REQUIRED WORK:
Repeat precisely the span of lines below that opens with the line containing "Zin in verse" and closes with the line containing "Bespreek uw individuele behoeften en", both included.

INPUT MATERIAL:
'''

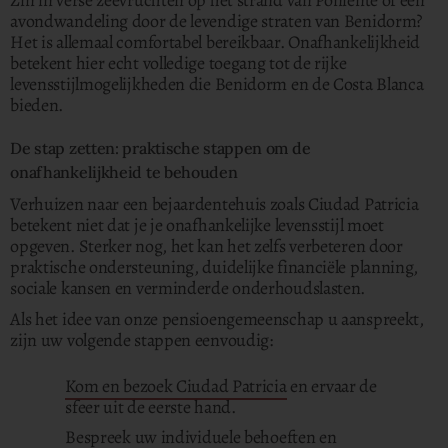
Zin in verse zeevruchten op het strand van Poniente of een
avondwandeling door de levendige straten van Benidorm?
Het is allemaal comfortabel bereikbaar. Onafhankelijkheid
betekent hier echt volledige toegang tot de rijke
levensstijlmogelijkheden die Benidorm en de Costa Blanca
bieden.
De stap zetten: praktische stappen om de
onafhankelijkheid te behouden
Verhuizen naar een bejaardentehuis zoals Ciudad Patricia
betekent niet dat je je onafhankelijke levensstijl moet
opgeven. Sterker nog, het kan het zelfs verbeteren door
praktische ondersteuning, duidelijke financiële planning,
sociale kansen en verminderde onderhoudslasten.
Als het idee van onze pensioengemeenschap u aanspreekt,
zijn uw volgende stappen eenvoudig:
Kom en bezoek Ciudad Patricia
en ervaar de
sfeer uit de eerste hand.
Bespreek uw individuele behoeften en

'''
'''

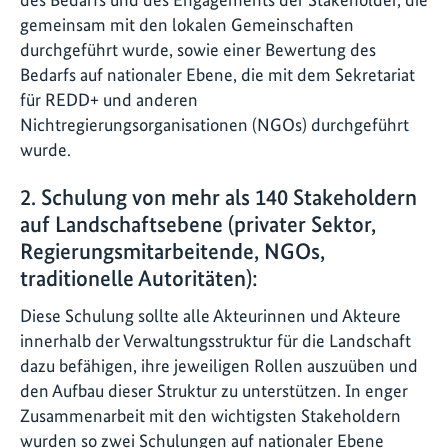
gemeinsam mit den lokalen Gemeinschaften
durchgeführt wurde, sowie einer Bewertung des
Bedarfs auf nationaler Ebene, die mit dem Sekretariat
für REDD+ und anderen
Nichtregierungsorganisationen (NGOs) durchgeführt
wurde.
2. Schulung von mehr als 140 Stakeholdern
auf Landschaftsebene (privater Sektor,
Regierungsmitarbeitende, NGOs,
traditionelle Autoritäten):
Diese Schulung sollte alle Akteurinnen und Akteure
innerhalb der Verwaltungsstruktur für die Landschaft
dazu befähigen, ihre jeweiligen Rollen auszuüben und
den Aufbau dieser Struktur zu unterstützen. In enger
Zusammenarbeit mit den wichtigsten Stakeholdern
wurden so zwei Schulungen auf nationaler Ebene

'''

SOLUTION:
Zin in verse zeevruchten op het strand van Poniente of een
avondwandeling door de levendige straten van Benidorm?
Het is allemaal comfortabel bereikbaar. Onafhankelijkheid
betekent hier echt volledige toegang tot de rijke
levensstijlmogelijkheden die Benidorm en de Costa Blanca
bieden.
De stap zetten: praktische stappen om de
onafhankelijkheid te behouden
Verhuizen naar een bejaardentehuis zoals Ciudad Patricia
betekent niet dat je je onafhankelijke levensstijl moet
opgeven. Sterker nog, het kan het zelfs verbeteren door
praktische ondersteuning, duidelijke financiële planning,
sociale kansen en verminderde onderhoudslasten.
Als het idee van onze pensioengemeenschap u aanspreekt,
zijn uw volgende stappen eenvoudig:
Kom en bezoek Ciudad Patricia
en ervaar de
sfeer uit de eerste hand.
Bespreek uw individuele behoeften en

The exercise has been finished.